The present invention relates to semiconductor processing and, more specifically, to a method of forming semiconductor structures including heterojunctions. A major objective of the present invention is to provide for the fabrication of Si.sub.1-x Ge.sub.x on Si heterojunctions with minimal misfit dislocations despite exposure of the already annealed Si.sub.1-x Ge.sub.x to high processing temperatures.
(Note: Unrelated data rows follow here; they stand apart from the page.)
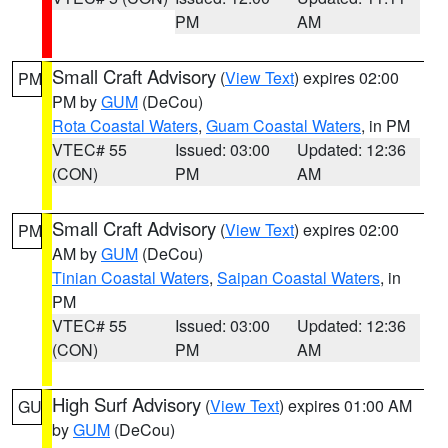
PM
AM
Small Craft Advisory
(
View Text
) expires 02:00
PM
PM by
GUM
(DeCou)
Rota Coastal Waters
,
Guam Coastal Waters
, in PM
VTEC# 55
Issued: 03:00
Updated: 12:36
(CON)
PM
AM
Small Craft Advisory
(
View Text
) expires 02:00
PM
AM by
GUM
(DeCou)
Tinian Coastal Waters
,
Saipan Coastal Waters
, in
PM
VTEC# 55
Issued: 03:00
Updated: 12:36
(CON)
PM
AM
High Surf Advisory
(
View Text
) expires 01:00 AM
GU
by
GUM
(DeCou)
The recent fabrication of near-ideal heterojunction bipolar transistors has increased the need to understand the structural stability of Si.sub.1-x Ge.sub.x alloy thin films grown on silicon. (See 1. C. A. King, J. L. Hoyt, C. M. Gronet, J. F. Gibbons, M. P. Scott and J. Turner, accepted for publication in IEEE Electron Device Letters.) It is important to prevent strain relaxation in these pseudomorphic device structures to preserve the desired band gap and avoid recombination currents associated with closely spaced misfit dislocations. (See C. A. King, J. L. Hoyt, D. B. Noble, C. M. Gronet, J. F. Gibbons, M. P. Scott, T. I. Kamins, and S. S. Laderman, submitted to IEEE Electron Device Letters.)
Measurements to date of the generation of misfit dislocations during growth of Si.sub.1-x Ge.sub.x have focused on epitaxial layers grown by Molecular Beam Epitaxy (MBE). (See J. C. Bean, L. C. Feldman, A. T. Fiory, S. Nakahara, and I. K. Robinson, J. Vac. Sci. Technol.A, 2, 436 (1984); see also E. Kasper and H. J. Herzog, Thin Solid Films 44, 357 (1977)).
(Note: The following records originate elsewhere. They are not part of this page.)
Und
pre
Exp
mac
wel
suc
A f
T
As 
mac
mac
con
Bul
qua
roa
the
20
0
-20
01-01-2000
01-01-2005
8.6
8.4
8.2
Some of these studies have used Rutherford backscattering (RBS) and x-ray diffraction to characterize the onset of strain relaxation. The sensitivity of these techniques is not sufficient to study the early stages of misfit dislocation generation. A combination of techniques has been used to characterize individual dislocations in as-grown MBE samples (See E. P. Kvam, D. J. Eaglesham, D. M. Maher, C. J. Humphreys, J. C. Bean, G. S. Green, and B. K. Tanner, Materials Research Society Symposium Proceedings Volume 104, 623 (1988); see also Y. Kohama, Y. Fukuda, and M. Seki, Appl. Phys. Lett. 52, 380 (1988)). However, little experimental data has been presented concerning the onset of dislocation generation induced by post-growth annealing and no comparison has been made between Si.sub.1-x Ge.sub.x formed by MBE and that formed by chemical vapor deposition.
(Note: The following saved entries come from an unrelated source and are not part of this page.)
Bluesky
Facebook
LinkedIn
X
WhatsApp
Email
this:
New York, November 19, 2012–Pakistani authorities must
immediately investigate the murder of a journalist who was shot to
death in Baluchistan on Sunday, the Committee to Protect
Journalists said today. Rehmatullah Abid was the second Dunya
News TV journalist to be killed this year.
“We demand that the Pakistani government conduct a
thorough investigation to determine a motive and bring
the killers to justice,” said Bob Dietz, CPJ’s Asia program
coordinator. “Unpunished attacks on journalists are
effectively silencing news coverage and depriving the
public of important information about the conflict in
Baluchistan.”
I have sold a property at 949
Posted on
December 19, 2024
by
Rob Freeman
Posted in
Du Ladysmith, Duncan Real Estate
Results are presented below on material grown by limited reaction processing (LRP), a CVD technique that relies on the rapid heating and cooling of the substrate to initiate and terminate growth. (See J. F. Gibbons, C. M. Gronet, and K. E. Williams, Appl. Phys. Lett. 47, 721 (1985)). These Si.sub.1-x Ge.sub.x films have been found to contain approximately 10.sup.20 oxygen atoms/cm.sup.3. The reports by Kasper and by Kvam, cited above, have shown that as-grown, MBE Si.sub.1-x Ge.sub.x films are metastable with dislocation spacings larger than predicted by equilibrium theory.